- Born: February 21, 1945 (age 81) Gorlice, Poland
- Education: Adam Mickiewicz University; Polish Academy of Sciences;
- Known for: research on T cells
- Awards: Körber European Science Prize (1997); Jurzykowski Prize (1992);
- Scientific career
- Fields: biology; immunology;
- Institutions: Polish Academy of Sciences

= Paweł Kisielow =

Polish immunologist (born 1945)

Paweł Kisielow (Polish: ; born 21 February 1945 in Gorlice, Poland) is a Polish biologist who specializes in immunology. He is best known for his research on T cells. He is a corresponding member of the Polish Academy of Sciences and a member of the Polish Academy of Arts and Sciences.

==Career==
He graduated in biology from the Adam Mickiewicz University in Poznań and received a doctoral degree in 1971. He became a professor in 1987. He works at the Hirszfeld Institute of Immunology and Experimental Therapy of the Polish Academy of Sciences.

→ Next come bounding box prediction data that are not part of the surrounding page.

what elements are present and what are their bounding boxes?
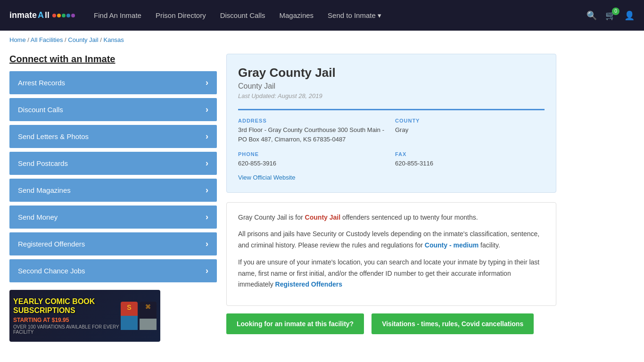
county-section: COUNTY Gray xyxy=(395,118,545,144)
sidebar-item-send-magazines[interactable]: Send Magazines › xyxy=(9,179,217,202)
sidebar-item-send-money[interactable]: Send Money › xyxy=(9,206,217,229)
arrow-icon: › xyxy=(206,239,208,249)
nav-find-inmate[interactable]: Find An Inmate xyxy=(94,11,141,19)
arrow-icon: › xyxy=(206,78,208,88)
user-icon[interactable]: 👤 xyxy=(624,10,635,21)
sidebar-item-arrest-records[interactable]: Arrest Records › xyxy=(9,71,217,94)
main-container: Connect with an Inmate Arrest Records › … xyxy=(0,49,566,351)
logo-text-ll: ll xyxy=(45,10,50,20)
find-inmate-button[interactable]: Looking for an inmate at this facility? xyxy=(226,313,364,334)
county-value: Gray xyxy=(395,125,545,135)
arrow-icon: › xyxy=(206,185,208,195)
superhero-1: S xyxy=(121,302,138,330)
sidebar-item-send-postcards[interactable]: Send Postcards › xyxy=(9,152,217,175)
county-jail-link[interactable]: County Jail xyxy=(305,214,340,221)
description-para2: All prisons and jails have Security or C… xyxy=(238,229,545,251)
arrow-icon: › xyxy=(206,266,208,276)
sidebar-item-registered-offenders[interactable]: Registered Offenders › xyxy=(9,232,217,255)
content-area: Gray County Jail County Jail Last Update… xyxy=(226,54,556,342)
nav-send-to-inmate[interactable]: Send to Inmate ▾ xyxy=(328,11,381,20)
facility-name: Gray County Jail xyxy=(238,66,545,80)
ad-price: STARTING AT $19.95 xyxy=(13,317,121,323)
arrow-icon: › xyxy=(206,212,208,222)
arrow-icon: › xyxy=(206,105,208,115)
breadcrumb-home[interactable]: Home xyxy=(9,36,26,43)
sidebar-title: Connect with an Inmate xyxy=(9,54,217,65)
sidebar-item-send-letters[interactable]: Send Letters & Photos › xyxy=(9,125,217,148)
logo-text-inmate: inmate xyxy=(9,10,37,20)
action-buttons: Looking for an inmate at this facility? … xyxy=(226,313,556,334)
logo-circles xyxy=(52,14,75,17)
arrow-icon: › xyxy=(206,158,208,168)
cart-icon[interactable]: 🛒 0 xyxy=(605,10,616,21)
cart-badge: 0 xyxy=(612,8,619,15)
site-logo[interactable]: inmate A ll xyxy=(9,10,75,20)
description-para3: If you are unsure of your inmate's locat… xyxy=(238,257,545,290)
breadcrumb-all-facilities[interactable]: All Facilities xyxy=(31,36,63,43)
description-para1: Gray County Jail is for County Jail offe… xyxy=(238,212,545,223)
nav-prison-directory[interactable]: Prison Directory xyxy=(156,11,206,19)
facility-card: Gray County Jail County Jail Last Update… xyxy=(226,54,556,193)
address-value: 3rd Floor - Gray County Courthouse 300 S… xyxy=(238,125,388,144)
sidebar-item-second-chance-jobs[interactable]: Second Chance Jobs › xyxy=(9,259,217,282)
ad-title: YEARLY COMIC BOOKSUBSCRIPTIONS xyxy=(13,297,121,315)
ad-subtitle: OVER 100 VARIATIONS AVAILABLE FOR EVERY … xyxy=(13,324,121,335)
superhero-2: ⌘ xyxy=(140,302,157,330)
ad-banner[interactable]: YEARLY COMIC BOOKSUBSCRIPTIONS STARTING … xyxy=(9,290,160,342)
address-section: ADDRESS 3rd Floor - Gray County Courthou… xyxy=(238,118,388,144)
registered-offenders-link[interactable]: Registered Offenders xyxy=(275,280,342,288)
search-icon[interactable]: 🔍 xyxy=(586,10,597,21)
phone-value: 620-855-3916 xyxy=(238,159,388,168)
breadcrumb: Home / All Facilities / County Jail / Ka… xyxy=(0,31,644,49)
county-medium-link[interactable]: County - medium xyxy=(425,241,479,249)
arrow-icon: › xyxy=(206,132,208,141)
fax-value: 620-855-3116 xyxy=(395,159,545,168)
official-website-link[interactable]: View Official Website xyxy=(238,174,295,181)
phone-label: PHONE xyxy=(238,151,388,157)
facility-updated: Last Updated: August 28, 2019 xyxy=(238,92,545,99)
county-label: COUNTY xyxy=(395,118,545,123)
breadcrumb-county-jail[interactable]: County Jail xyxy=(68,36,98,43)
nav-magazines[interactable]: Magazines xyxy=(280,11,314,19)
navbar: inmate A ll Find An Inmate Prison Direct… xyxy=(0,0,644,31)
fax-section: FAX 620-855-3116 xyxy=(395,151,545,168)
sidebar-item-discount-calls[interactable]: Discount Calls › xyxy=(9,98,217,121)
sidebar-menu: Arrest Records › Discount Calls › Send L… xyxy=(9,71,217,282)
facility-details: ADDRESS 3rd Floor - Gray County Courthou… xyxy=(238,109,545,181)
visitations-button[interactable]: Visitations - times, rules, Covid cancel… xyxy=(372,313,534,334)
sidebar: Connect with an Inmate Arrest Records › … xyxy=(9,54,217,342)
fax-label: FAX xyxy=(395,151,545,157)
navbar-nav: Find An Inmate Prison Directory Discount… xyxy=(94,11,586,20)
breadcrumb-kansas[interactable]: Kansas xyxy=(103,36,124,43)
facility-type: County Jail xyxy=(238,82,545,90)
address-label: ADDRESS xyxy=(238,118,388,123)
navbar-icons: 🔍 🛒 0 👤 xyxy=(586,10,635,21)
nav-discount-calls[interactable]: Discount Calls xyxy=(220,11,265,19)
phone-section: PHONE 620-855-3916 xyxy=(238,151,388,168)
dropdown-chevron-icon: ▾ xyxy=(378,11,381,20)
logo-text-all: A xyxy=(38,10,44,20)
details-grid: ADDRESS 3rd Floor - Gray County Courthou… xyxy=(238,118,545,168)
description-area: Gray County Jail is for County Jail offe… xyxy=(226,202,556,306)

In 1992, he received the Jurzykowski Prize conferred by the Alfred Jurzykowski Foundation in New York.

In 1997, he was awarded the Körber European Science Prize jointly with Klaus Rajewsky and Harald von Boehmer for their work on mutant mouse models in clinical research. His scientific contributions have made significant progress towards better understanding the defense system leading to the development of treatments to support a weakened immune system, to combat
cancer and to deal with autoimmune diseases.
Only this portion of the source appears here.